When this deep reciprocity happens, we build a relationship with each other, and when I offer in good faith and the people who receive from me offer in good faith in return, relationship builds, grows and strengthens, and trust develops. In a way, we grow community through our offerings in this way. So yeah, hello to your Patreon community. What a wonderful thing that they support this kind of deep inquiry.
LUCY: Yeah, it’s an amazing, challenging and beautiful experience having this. So I guess you might say that applying that to an everyday listener who might not be in a place where they’re able to do gift economy stuff, or they might not have that sort of work or something, do you think it might be around bringing some curiosity around what our gifts are and then just freely offering them to our community?
HELEN: What comes to me actually is kind of a similar thing. In the Buddhist tradition, we call it the practice of dana or generosity, and when I invite people to offer on a dana basis in whatever context or to just explore generosity, there’s a sense of when we freely offer something with an open hand, we somehow recognise that that hand is open to receive at the same time. But when that hand is close into a fist, it’s not open to receive, and we might give something over here and receive something over there, and we might not, in our mind, immediately put that together, but when we see the whole picture, we see that there is this balance that happens quite extremely magical actually.
And so, yes, it could be a gift that you offer. It could be anything really where you feel this open handedness or open heartedness, and then I would say keep an eye out — out of the corner of your eye — for that coming back, for that rebound karma, because it might come from the most unexpected place. You might not make that connection that you gave over here and received over there. That, in my experience, is pretty reliable.

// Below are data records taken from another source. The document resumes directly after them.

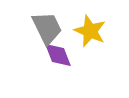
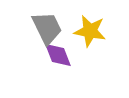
yellow star: rotated 12 degrees counterclockwise
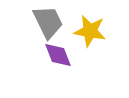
gray trapezoid: moved 1 px right, 6 px up
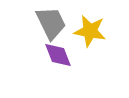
gray trapezoid: moved 3 px right, 1 px down
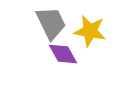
purple diamond: moved 5 px right, 1 px up; rotated 8 degrees counterclockwise
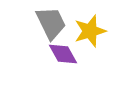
yellow star: rotated 28 degrees counterclockwise
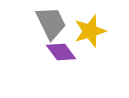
purple diamond: moved 2 px left, 2 px up; rotated 8 degrees counterclockwise
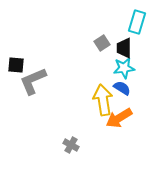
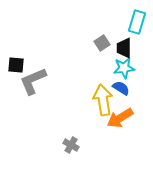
blue semicircle: moved 1 px left
orange arrow: moved 1 px right
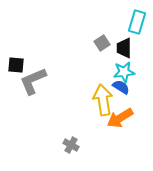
cyan star: moved 4 px down
blue semicircle: moved 1 px up
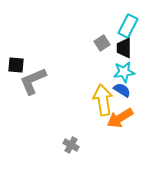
cyan rectangle: moved 9 px left, 4 px down; rotated 10 degrees clockwise
blue semicircle: moved 1 px right, 3 px down
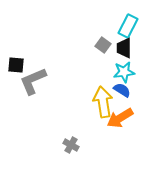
gray square: moved 1 px right, 2 px down; rotated 21 degrees counterclockwise
yellow arrow: moved 2 px down
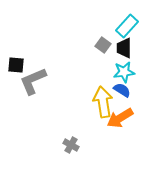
cyan rectangle: moved 1 px left; rotated 15 degrees clockwise
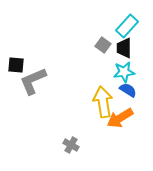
blue semicircle: moved 6 px right
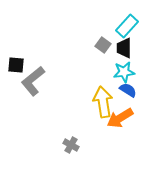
gray L-shape: rotated 16 degrees counterclockwise
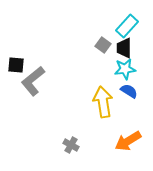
cyan star: moved 1 px right, 3 px up
blue semicircle: moved 1 px right, 1 px down
orange arrow: moved 8 px right, 23 px down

LUCY: It also feels to me like very beautiful. It actually relates to so much of what we’ve been talking about because it relies on a surrendering to the unknown. And it feels to me like that these times that we’re in right now requires so much of that, of just simply having hearts open for receiving and giving, with the listening, with the sharing, with the vulnerability, with the practical gifts, with the love. I don’t know. I think that this just feels to me like being open to the mystery of that giving and receiving, and the mystery of being part of a community where you all are just playing a part and being open to loving, connecting and kinship… I don’t think that was a sentence that I finished with, but I couldn’t conclude it.

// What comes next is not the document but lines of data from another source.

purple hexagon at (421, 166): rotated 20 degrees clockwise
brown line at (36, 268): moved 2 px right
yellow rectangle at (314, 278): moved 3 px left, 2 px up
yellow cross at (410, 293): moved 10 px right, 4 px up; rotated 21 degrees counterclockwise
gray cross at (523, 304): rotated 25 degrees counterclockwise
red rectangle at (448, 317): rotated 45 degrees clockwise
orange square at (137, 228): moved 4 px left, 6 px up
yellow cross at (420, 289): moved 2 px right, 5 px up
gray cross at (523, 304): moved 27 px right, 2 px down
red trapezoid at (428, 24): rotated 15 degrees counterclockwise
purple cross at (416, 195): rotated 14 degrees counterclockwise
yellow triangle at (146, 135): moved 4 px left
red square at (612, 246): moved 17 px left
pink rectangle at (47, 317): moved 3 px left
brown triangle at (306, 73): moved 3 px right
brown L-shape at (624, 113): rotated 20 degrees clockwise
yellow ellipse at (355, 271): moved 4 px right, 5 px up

HELEN: More mystery, I would say, definitely. I agree — more mystery is needed. More love of mystery.
LUCY: More love of mystery and more love of love. More mysterious love of love.

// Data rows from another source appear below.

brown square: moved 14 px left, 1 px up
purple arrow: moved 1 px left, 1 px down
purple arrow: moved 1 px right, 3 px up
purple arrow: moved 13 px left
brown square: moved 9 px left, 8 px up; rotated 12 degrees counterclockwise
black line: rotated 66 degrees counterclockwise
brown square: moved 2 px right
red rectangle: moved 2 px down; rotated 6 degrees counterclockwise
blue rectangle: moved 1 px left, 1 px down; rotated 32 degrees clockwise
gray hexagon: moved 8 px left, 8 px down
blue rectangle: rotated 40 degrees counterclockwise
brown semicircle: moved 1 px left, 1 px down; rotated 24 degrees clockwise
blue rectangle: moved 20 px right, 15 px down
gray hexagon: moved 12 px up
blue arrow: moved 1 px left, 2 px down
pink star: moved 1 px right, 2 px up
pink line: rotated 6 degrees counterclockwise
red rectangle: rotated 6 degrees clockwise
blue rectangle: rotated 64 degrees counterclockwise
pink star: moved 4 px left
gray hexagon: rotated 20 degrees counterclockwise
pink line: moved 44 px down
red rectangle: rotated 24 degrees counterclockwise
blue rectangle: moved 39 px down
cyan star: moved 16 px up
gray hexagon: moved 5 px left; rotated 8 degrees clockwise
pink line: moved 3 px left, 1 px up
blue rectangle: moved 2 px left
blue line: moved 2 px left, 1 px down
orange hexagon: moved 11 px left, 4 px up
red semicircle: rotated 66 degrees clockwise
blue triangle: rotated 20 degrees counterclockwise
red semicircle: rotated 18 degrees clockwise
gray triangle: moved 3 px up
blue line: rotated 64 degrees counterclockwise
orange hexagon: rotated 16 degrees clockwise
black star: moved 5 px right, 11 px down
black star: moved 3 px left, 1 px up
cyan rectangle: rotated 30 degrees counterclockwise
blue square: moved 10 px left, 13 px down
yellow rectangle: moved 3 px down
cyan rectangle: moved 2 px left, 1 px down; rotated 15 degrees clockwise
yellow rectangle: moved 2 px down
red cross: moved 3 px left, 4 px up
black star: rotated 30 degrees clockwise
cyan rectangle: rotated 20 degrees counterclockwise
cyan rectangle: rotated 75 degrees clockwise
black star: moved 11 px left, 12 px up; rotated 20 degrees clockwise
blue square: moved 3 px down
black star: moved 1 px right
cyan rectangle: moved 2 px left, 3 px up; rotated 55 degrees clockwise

HELEN: The facts must be a sentence
LUCY: Helen, it’s been such a delight speaking with you it’s been really beautiful and really helpful to me because I felt so many different feelings about this moment in time with the coronavirus and dealing with all of these. I actually really felt quite confused. This conversation has bought so much clarity, and so many provocations to me, so I’m really deeply grateful for you spending this time with me.
HELEN: Well, I’ve really enjoyed this conversation. It is at the end of my day, and I was quite tired before I came on to speak with you, but I have felt enlivened by your own liveliness. It’s been a pleasure.